Verbum ac Spiritus: Word and Spirit
On the Double Role of Presiding in the Assembly and
Directing the Prayer
By Daniel P. McCarthy, O.S.B.

Who should read this? This book will be most applicable for professional liturgists, liturgical presiders, and those involved in the building and renovating of churches. It will also be useful to those who are interested in the reform processes which took place before, during, and after the Second Vatican Council.

What’s the main point? The presider’s chair has two essential functions in the renewed and reformed Roman liturgy. In the Liturgy of the Word, it is the place where the presider listens to the Scriptures and offers the homily; in the liturgical assembly, it is the place where he receives and directs the community’s prayer to God.

Why is this book useful? The author presents a historically and phenomenologically grounded theology of liturgical presiding, as well as principles for planning and/or re-organizing liturgical space in contemporary churches.

Kudos. Verbum ac Spiritus is a revised version of the author’s doctoral dissertation at the Pontifical Liturgical Institute in Rome, written under the direction of the noted Sicilian liturgist Crispino Valenziano. Consequently, Verbum ac Spiritus allows English-language readers to access Valenziano’s groundbreaking theology of liturgical architecture. McCarthy forms his conclusions partly on the basis of his doktorvater’s theology (presented here in detail) and partly on the basis of his own painstaking historical research. By providing primary sources and translations for all references to the chair from the ancient Roman liturgy until the post-Vatican II reforms, he comprehensively documents the development, disappearance, and restoration of the presider’s chair to its proper place in the liturgy. In a renewed and reformed Roman liturgy, the altar remains the appropriate place for the Liturgy of the Eucharist to unfold, while the Liturgy of the Word now depends upon the liturgical ministers who serve at the ambo and the presider’s chair. McCarthy concludes by offering a photographic presentation of a number of ancient and contemporary churches, providing an analysis of how each church can unveil the principles he establishes by his research.

Quibbles. The vast majority of Verbum ac Spiritus is taken up by the historical study of the presider’s chair. Originally Fr. McCarthy’s doctoral dissertation, this study was only lightly revised for this publication. McCarthy examines – one by one and in detail – the ancient Roman documents such as the Verona, Old Gelasian, and Gregorian sacramentaries; the various Ordines Romani, medieval, and Tridentine documents; and an exceptional number of documents (including the “minutes” of conciliar meetings) from all stages of the Vatican II reforms.

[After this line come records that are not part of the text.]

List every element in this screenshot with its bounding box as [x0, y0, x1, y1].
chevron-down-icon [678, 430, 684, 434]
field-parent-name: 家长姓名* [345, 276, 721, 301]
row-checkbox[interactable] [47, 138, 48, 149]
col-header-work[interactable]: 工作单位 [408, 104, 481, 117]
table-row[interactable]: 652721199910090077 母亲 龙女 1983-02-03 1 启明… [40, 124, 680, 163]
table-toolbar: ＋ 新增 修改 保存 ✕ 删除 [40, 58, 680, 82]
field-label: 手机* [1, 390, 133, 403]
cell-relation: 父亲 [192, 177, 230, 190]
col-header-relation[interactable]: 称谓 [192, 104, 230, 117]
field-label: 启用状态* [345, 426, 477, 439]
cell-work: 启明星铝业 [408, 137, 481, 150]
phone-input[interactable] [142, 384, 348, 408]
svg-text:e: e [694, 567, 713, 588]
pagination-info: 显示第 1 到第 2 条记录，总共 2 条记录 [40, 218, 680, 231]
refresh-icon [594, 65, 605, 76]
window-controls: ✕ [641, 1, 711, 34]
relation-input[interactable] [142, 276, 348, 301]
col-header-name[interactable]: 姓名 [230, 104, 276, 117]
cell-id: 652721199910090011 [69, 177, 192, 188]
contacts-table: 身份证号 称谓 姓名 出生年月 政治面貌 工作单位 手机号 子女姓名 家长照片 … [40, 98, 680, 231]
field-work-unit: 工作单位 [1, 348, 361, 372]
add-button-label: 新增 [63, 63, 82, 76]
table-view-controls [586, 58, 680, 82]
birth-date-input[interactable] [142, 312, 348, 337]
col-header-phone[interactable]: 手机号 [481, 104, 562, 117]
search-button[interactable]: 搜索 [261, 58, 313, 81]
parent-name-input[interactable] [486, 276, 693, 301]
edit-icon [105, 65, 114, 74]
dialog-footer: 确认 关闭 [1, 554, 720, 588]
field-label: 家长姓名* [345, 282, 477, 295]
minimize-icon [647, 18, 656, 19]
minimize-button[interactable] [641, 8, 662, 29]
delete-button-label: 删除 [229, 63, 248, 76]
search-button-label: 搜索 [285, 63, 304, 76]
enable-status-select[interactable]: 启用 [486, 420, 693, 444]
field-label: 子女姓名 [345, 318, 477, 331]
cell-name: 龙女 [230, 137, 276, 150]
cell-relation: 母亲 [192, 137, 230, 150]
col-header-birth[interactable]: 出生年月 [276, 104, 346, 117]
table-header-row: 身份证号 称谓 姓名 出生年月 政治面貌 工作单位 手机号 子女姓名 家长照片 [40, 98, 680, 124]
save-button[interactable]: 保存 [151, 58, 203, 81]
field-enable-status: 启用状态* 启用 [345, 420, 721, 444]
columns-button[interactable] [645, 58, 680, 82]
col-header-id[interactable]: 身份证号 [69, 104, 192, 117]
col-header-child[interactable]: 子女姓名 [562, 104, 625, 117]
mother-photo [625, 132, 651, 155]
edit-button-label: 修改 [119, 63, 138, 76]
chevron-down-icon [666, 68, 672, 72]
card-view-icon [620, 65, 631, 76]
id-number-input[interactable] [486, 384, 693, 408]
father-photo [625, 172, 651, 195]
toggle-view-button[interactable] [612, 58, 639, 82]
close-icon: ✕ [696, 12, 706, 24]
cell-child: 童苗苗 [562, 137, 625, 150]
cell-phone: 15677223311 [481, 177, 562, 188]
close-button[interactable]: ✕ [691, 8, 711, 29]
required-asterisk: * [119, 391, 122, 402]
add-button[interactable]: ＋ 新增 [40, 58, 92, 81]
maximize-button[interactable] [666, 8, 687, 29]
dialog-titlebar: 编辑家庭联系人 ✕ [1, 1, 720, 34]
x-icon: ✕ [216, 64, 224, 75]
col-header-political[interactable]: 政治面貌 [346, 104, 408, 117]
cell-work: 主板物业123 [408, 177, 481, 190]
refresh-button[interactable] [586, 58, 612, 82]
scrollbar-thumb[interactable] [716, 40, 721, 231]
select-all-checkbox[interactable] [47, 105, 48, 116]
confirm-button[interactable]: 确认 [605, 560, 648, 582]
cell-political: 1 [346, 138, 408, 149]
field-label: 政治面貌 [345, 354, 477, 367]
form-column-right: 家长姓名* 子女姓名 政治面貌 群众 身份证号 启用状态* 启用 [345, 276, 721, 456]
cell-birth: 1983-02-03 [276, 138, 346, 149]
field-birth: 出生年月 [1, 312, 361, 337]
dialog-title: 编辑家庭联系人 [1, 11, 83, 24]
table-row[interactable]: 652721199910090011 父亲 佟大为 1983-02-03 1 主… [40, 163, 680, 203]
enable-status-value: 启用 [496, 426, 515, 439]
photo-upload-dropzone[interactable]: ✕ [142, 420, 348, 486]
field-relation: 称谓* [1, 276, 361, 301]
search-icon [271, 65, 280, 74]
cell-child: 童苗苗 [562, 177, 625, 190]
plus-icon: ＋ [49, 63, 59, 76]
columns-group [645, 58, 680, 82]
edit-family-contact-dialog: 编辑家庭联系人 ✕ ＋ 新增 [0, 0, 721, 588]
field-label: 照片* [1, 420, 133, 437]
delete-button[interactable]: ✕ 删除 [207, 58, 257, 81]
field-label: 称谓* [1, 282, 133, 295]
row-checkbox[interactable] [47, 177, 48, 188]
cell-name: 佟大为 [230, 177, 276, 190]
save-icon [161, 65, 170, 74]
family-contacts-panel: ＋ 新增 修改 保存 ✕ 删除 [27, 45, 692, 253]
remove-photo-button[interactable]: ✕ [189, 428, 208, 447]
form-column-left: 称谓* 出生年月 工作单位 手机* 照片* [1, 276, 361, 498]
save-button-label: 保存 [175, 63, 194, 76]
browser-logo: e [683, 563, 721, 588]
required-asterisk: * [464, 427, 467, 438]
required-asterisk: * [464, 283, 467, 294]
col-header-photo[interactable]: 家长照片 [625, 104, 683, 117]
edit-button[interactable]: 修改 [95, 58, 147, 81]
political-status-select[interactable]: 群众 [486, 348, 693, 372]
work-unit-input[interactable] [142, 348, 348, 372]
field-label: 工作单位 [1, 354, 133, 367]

While valuable for its comprehensive character, this section could be taxing for readers from a non-specialist audience. Additionally, the introductory “theological” section of the book – nearly ninety pages in length – is presented without much reference to the historical analysis which follows. The reader is sometimes left attempting to differentiate seemingly a priori theological principles for liturgical architecture from those more firmly rooted in historical research.

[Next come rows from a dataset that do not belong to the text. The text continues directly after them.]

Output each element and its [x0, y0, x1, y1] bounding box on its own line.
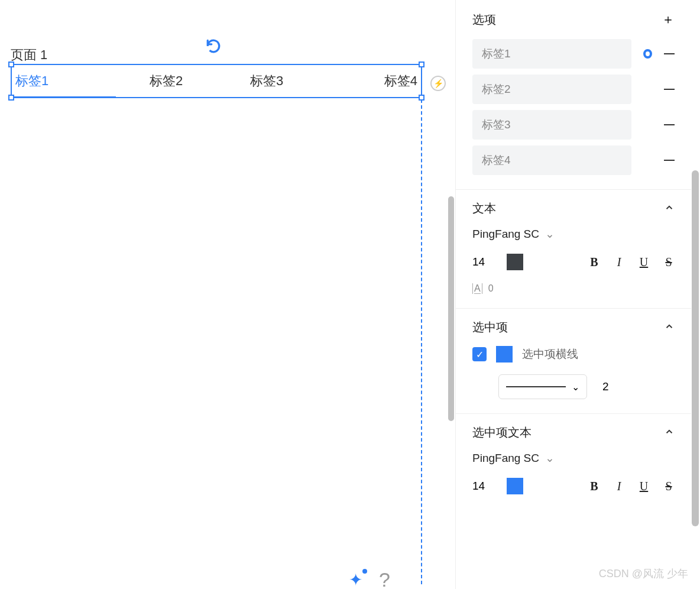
option-input-2[interactable]	[472, 75, 631, 104]
font-size-input[interactable]: 14	[472, 255, 492, 268]
tabbar: 标签1 标签2 标签3 标签4	[12, 65, 421, 97]
section-title-selected-text: 选中项文本	[472, 425, 532, 441]
tab-2[interactable]: 标签2	[116, 72, 216, 90]
underline-button[interactable]: U	[638, 480, 650, 493]
letter-spacing-icon: A	[472, 283, 482, 294]
panel-scrollbar[interactable]	[692, 170, 699, 526]
bold-button[interactable]: B	[588, 255, 600, 269]
option-input-4[interactable]	[472, 145, 631, 175]
remove-option-icon[interactable]	[664, 124, 675, 125]
section-title-options: 选项	[472, 12, 496, 28]
properties-panel: 选项 ＋	[455, 0, 700, 589]
canvas-area[interactable]: 页面 1 标签1 标签2 标签3 标签4 ⚡ ✦ ?	[0, 0, 455, 589]
strikethrough-button[interactable]: S	[663, 255, 675, 269]
remove-option-icon[interactable]	[664, 53, 675, 54]
chevron-up-icon[interactable]	[664, 321, 675, 334]
option-row-2	[472, 75, 675, 104]
section-selected-item: 选中项 ✓ 选中项横线 ⌄ 2	[456, 309, 691, 414]
italic-button[interactable]: I	[613, 480, 625, 493]
canvas-scrollbar[interactable]	[448, 196, 454, 421]
line-sample	[506, 386, 566, 387]
page-title: 页面 1	[11, 46, 47, 64]
section-selected-text: 选中项文本 PingFang SC ⌄ 14 B I U S	[456, 414, 691, 509]
resize-handle-bl[interactable]	[8, 95, 14, 101]
underline-label: 选中项横线	[522, 347, 578, 362]
line-width-input[interactable]: 2	[602, 380, 609, 393]
chevron-down-icon: ⌄	[545, 451, 555, 465]
sparkle-icon[interactable]: ✦	[349, 570, 362, 589]
letter-spacing-input[interactable]: 0	[488, 283, 494, 294]
underline-checkbox[interactable]: ✓	[472, 347, 487, 361]
resize-handle-tl[interactable]	[8, 62, 14, 67]
text-color-swatch[interactable]	[507, 254, 523, 270]
section-text: 文本 PingFang SC ⌄ 14 B I U S A 0	[456, 190, 691, 309]
option-input-3[interactable]	[472, 110, 631, 140]
section-title-selected: 选中项	[472, 319, 508, 335]
option-radio-selected[interactable]	[643, 49, 652, 59]
tab-1[interactable]: 标签1	[12, 72, 116, 90]
remove-option-icon[interactable]	[664, 160, 675, 161]
font-family-select[interactable]: PingFang SC ⌄	[472, 227, 675, 241]
remove-option-icon[interactable]	[664, 89, 675, 90]
underline-button[interactable]: U	[638, 255, 650, 269]
font-family-value: PingFang SC	[472, 228, 539, 241]
selected-font-size-input[interactable]: 14	[472, 480, 492, 493]
tab-3[interactable]: 标签3	[216, 72, 317, 90]
help-icon[interactable]: ?	[379, 568, 390, 589]
italic-button[interactable]: I	[613, 255, 625, 269]
bold-button[interactable]: B	[588, 480, 600, 493]
strikethrough-button[interactable]: S	[663, 480, 675, 493]
option-row-1	[472, 39, 675, 69]
chevron-down-icon: ⌄	[545, 227, 555, 241]
option-row-4	[472, 145, 675, 175]
selected-font-family-value: PingFang SC	[472, 452, 539, 465]
resize-handle-tr[interactable]	[419, 62, 424, 67]
option-input-1[interactable]	[472, 39, 631, 69]
tabbar-selection[interactable]: 标签1 标签2 标签3 标签4 ⚡	[11, 64, 422, 98]
section-title-text: 文本	[472, 200, 496, 216]
line-style-select[interactable]: ⌄	[498, 374, 587, 399]
underline-color-swatch[interactable]	[496, 346, 513, 363]
chevron-down-icon: ⌄	[572, 381, 579, 393]
chevron-up-icon[interactable]	[664, 202, 675, 215]
lightning-icon[interactable]: ⚡	[430, 76, 446, 91]
reload-icon[interactable]	[206, 38, 221, 58]
add-option-icon[interactable]: ＋	[662, 11, 675, 28]
tab-4[interactable]: 标签4	[317, 72, 421, 90]
chevron-up-icon[interactable]	[664, 426, 675, 439]
section-options: 选项 ＋	[456, 0, 691, 190]
option-row-3	[472, 110, 675, 140]
selected-text-color-swatch[interactable]	[507, 478, 523, 494]
guide-line	[421, 99, 422, 584]
selected-font-family-select[interactable]: PingFang SC ⌄	[472, 451, 675, 465]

Suggestions. Verbum ac Spiritus is a valuable contribution to liturgical studies for its meticulous examination of a unique aspect of the recent Roman Catholic liturgical reforms. Because of its length and comprehensive character, the book will most likely serve as a reference work on the various principles – theological, historical, and otherwise – of Roman Catholic liturgical architecture. Generally, the student of comparative liturgy will be left searching for an analysis of similar trends in the Eastern and non-Roman liturgical traditions. Hopefully Fr. McCarthy’s book can spur further research into the liturgical theology and history of the “presider” in other traditions and ritual families. Finally, for less specialist readers with an interest in liturgical architecture, I would recommend McCarthy’s collaboration with Dom James G. Leachman, OSB: Come into the Light: Church Interiors for the Celebration of Liturgy (Norwich, UK: Canterbury Press, 2016). This book presents, in a very readable form, an admirable synthesis and application of Crispino Valenziano’s liturgical theology to the construction and renovation of contemporary churches.

McCarthy, O.S.B., Daniel P. Verbum ac Spiritus: Word and SpiritWashington, D.C.: Catholic University Press, 2022. $75.00. ISBN: 9780907077732.

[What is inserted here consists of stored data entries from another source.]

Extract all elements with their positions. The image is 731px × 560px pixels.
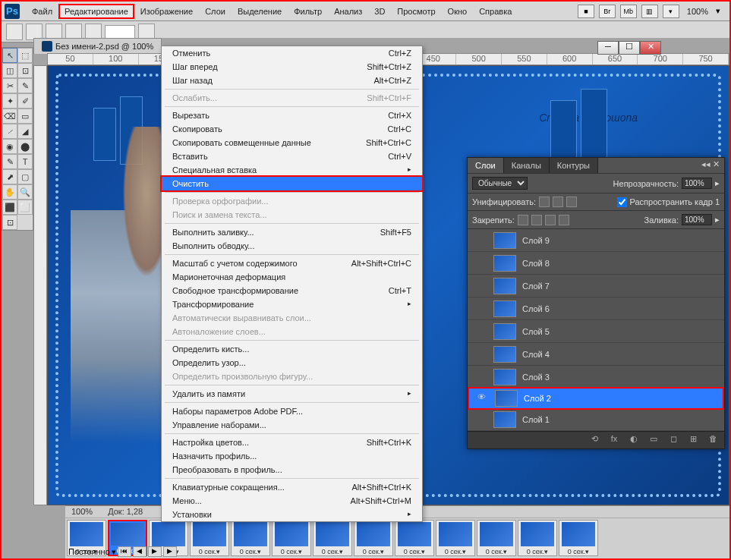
tool-preset-icon[interactable] [6, 24, 23, 40]
menu-item[interactable]: ОтменитьCtrl+Z [162, 46, 422, 60]
layer-action-icon[interactable]: 🗑 [706, 434, 720, 446]
menu-выделение[interactable]: Выделение [232, 4, 288, 19]
lock-pixels-icon[interactable] [531, 215, 542, 225]
tool-11[interactable]: ◢ [17, 124, 33, 139]
loop-dropdown-icon[interactable]: ▾ [112, 547, 116, 557]
menu-слои[interactable]: Слои [199, 4, 232, 19]
frame-time[interactable]: 0 сек.▾ [568, 548, 589, 555]
tool-10[interactable]: ⟋ [2, 124, 17, 139]
menu-item[interactable]: Удалить из памяти [162, 387, 422, 401]
opt-field-1[interactable] [105, 25, 135, 39]
layer-row[interactable]: Слой 3 [468, 366, 724, 389]
menu-item[interactable]: Выполнить обводку... [162, 239, 422, 253]
layer-thumbnail[interactable] [493, 411, 516, 428]
menu-item[interactable]: Наборы параметров Adobe PDF... [162, 404, 422, 418]
layer-row[interactable]: Слой 4 [468, 343, 724, 366]
visibility-icon[interactable] [472, 371, 487, 383]
frame-time[interactable]: 0 сек.▾ [322, 548, 343, 555]
menu-item[interactable]: СкопироватьCtrl+C [162, 122, 422, 136]
frame-time[interactable]: 0 сек.▾ [527, 548, 548, 555]
panel-menu-icon[interactable]: ◂◂ ✕ [697, 158, 724, 173]
tool-0[interactable]: ↖ [2, 48, 17, 63]
menu-редактирование[interactable]: Редактирование [58, 4, 134, 19]
menu-просмотр[interactable]: Просмотр [391, 4, 441, 19]
layer-action-icon[interactable]: ◻ [666, 434, 680, 446]
minimize-button[interactable]: ─ [597, 41, 619, 55]
menu-item[interactable]: Определить узор... [162, 356, 422, 370]
layer-row[interactable]: Слой 6 [468, 297, 724, 320]
frame-time[interactable]: 0 сек.▾ [363, 548, 384, 555]
tool-12[interactable]: ◉ [2, 139, 17, 154]
unify-style-icon[interactable] [566, 197, 577, 207]
layer-row[interactable]: Слой 5 [468, 320, 724, 343]
menu-фильтр[interactable]: Фильтр [288, 4, 328, 19]
menu-изображение[interactable]: Изображение [134, 4, 199, 19]
frame-time[interactable]: 0 сек.▾ [404, 548, 425, 555]
frame-time[interactable]: 0 сек.▾ [281, 548, 302, 555]
unify-position-icon[interactable] [539, 197, 550, 207]
layer-row[interactable]: Слой 1 [468, 408, 724, 431]
menu-3d[interactable]: 3D [368, 4, 391, 19]
tool-15[interactable]: T [17, 154, 33, 169]
menu-окно[interactable]: Окно [442, 4, 474, 19]
tool-1[interactable]: ⬚ [17, 48, 33, 63]
tool-20[interactable]: ⬛ [2, 200, 17, 215]
layer-thumbnail[interactable] [493, 278, 516, 294]
visibility-icon[interactable] [472, 303, 487, 315]
timeline-frame[interactable]: 0 сек.▾ [436, 520, 475, 556]
menu-item[interactable]: Управление наборами... [162, 418, 422, 432]
timeline-frame[interactable]: 0 сек.▾ [272, 520, 311, 556]
menu-анализ[interactable]: Анализ [328, 4, 368, 19]
layer-action-icon[interactable]: fx [607, 434, 621, 446]
tool-19[interactable]: 🔍 [17, 184, 33, 200]
zoom-dropdown-icon[interactable]: ▾ [716, 6, 720, 16]
layer-thumbnail[interactable] [493, 300, 516, 317]
menu-item[interactable]: Настройка цветов...Shift+Ctrl+K [162, 436, 422, 449]
tool-8[interactable]: ⌫ [2, 109, 17, 124]
menu-item[interactable]: Установки [162, 508, 422, 521]
menu-item[interactable]: ВырезатьCtrl+X [162, 109, 422, 122]
layer-row[interactable]: Слой 9 [468, 229, 724, 252]
close-button[interactable]: ✕ [640, 41, 661, 55]
tool-9[interactable]: ▭ [17, 109, 33, 124]
visibility-icon[interactable] [472, 234, 487, 247]
layer-row[interactable]: Слой 8 [468, 252, 724, 275]
lock-position-icon[interactable] [545, 215, 556, 225]
blend-mode-select[interactable]: Обычные [472, 177, 528, 190]
tool-17[interactable]: ▢ [17, 169, 33, 184]
tool-6[interactable]: ✦ [2, 93, 17, 109]
tool-14[interactable]: ✎ [2, 154, 17, 169]
timeline-frame[interactable]: 0 сек.▾ [395, 520, 434, 556]
next-frame-button[interactable]: ▶ [163, 546, 177, 557]
first-frame-button[interactable]: ⏮ [118, 546, 131, 557]
visibility-icon[interactable]: 👁 [474, 392, 489, 404]
layer-action-icon[interactable]: ▭ [647, 434, 660, 446]
tool-22[interactable]: ⊡ [2, 215, 17, 230]
zoom-level[interactable]: 100% [684, 7, 711, 16]
visibility-icon[interactable] [472, 348, 487, 360]
menu-item[interactable]: Преобразовать в профиль... [162, 463, 422, 477]
bridge-icon[interactable]: Br [599, 5, 616, 18]
tool-5[interactable]: ✎ [17, 78, 33, 93]
frame-time[interactable]: 0 сек.▾ [199, 548, 220, 555]
unify-visibility-icon[interactable] [553, 197, 563, 207]
tab-channels[interactable]: Каналы [504, 158, 550, 173]
maximize-button[interactable]: ☐ [619, 41, 640, 55]
tool-18[interactable]: ✋ [2, 184, 17, 200]
menu-item[interactable]: Очистить [160, 175, 424, 192]
visibility-icon[interactable] [472, 257, 487, 269]
lock-transparent-icon[interactable] [518, 215, 528, 225]
tool-13[interactable]: ⬤ [17, 139, 33, 154]
app-switcher-icon[interactable]: ■ [578, 5, 594, 18]
tool-4[interactable]: ✂ [2, 78, 17, 93]
layer-thumbnail[interactable] [495, 390, 518, 407]
layer-thumbnail[interactable] [493, 346, 516, 363]
loop-mode[interactable]: Постоянно [68, 547, 110, 556]
menu-справка[interactable]: Справка [473, 4, 518, 19]
layer-row[interactable]: Слой 7 [468, 275, 724, 297]
timeline-frame[interactable]: 0 сек.▾ [231, 520, 270, 556]
menu-item[interactable]: Назначить профиль... [162, 449, 422, 463]
tool-16[interactable]: ⬈ [2, 169, 17, 184]
menu-item[interactable]: Трансформирование [162, 297, 422, 311]
layer-row[interactable]: 👁Слой 2 [468, 387, 724, 410]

REVIEWER: Alexander Turpin
Alexander Turpin is a Roman Catholic priest of the
Diocese of Rockville Centre, Long Island, New York.
He is a doctoral candidate (S.T.D.) in Liturgical Studies
at the Catholic University of America, Washington, D.C.,
where his dissertation focuses on the liturgical reception
of Christian converts in the Byzantine Orthodox Churches.
He is also an alumnus of the master’s program at the
Pontifical Liturgical Institute entitled “Architettura e arti per la liturgia,”
a course of study based in large part upon the theological and historical scholarship of Crispino Valenziano.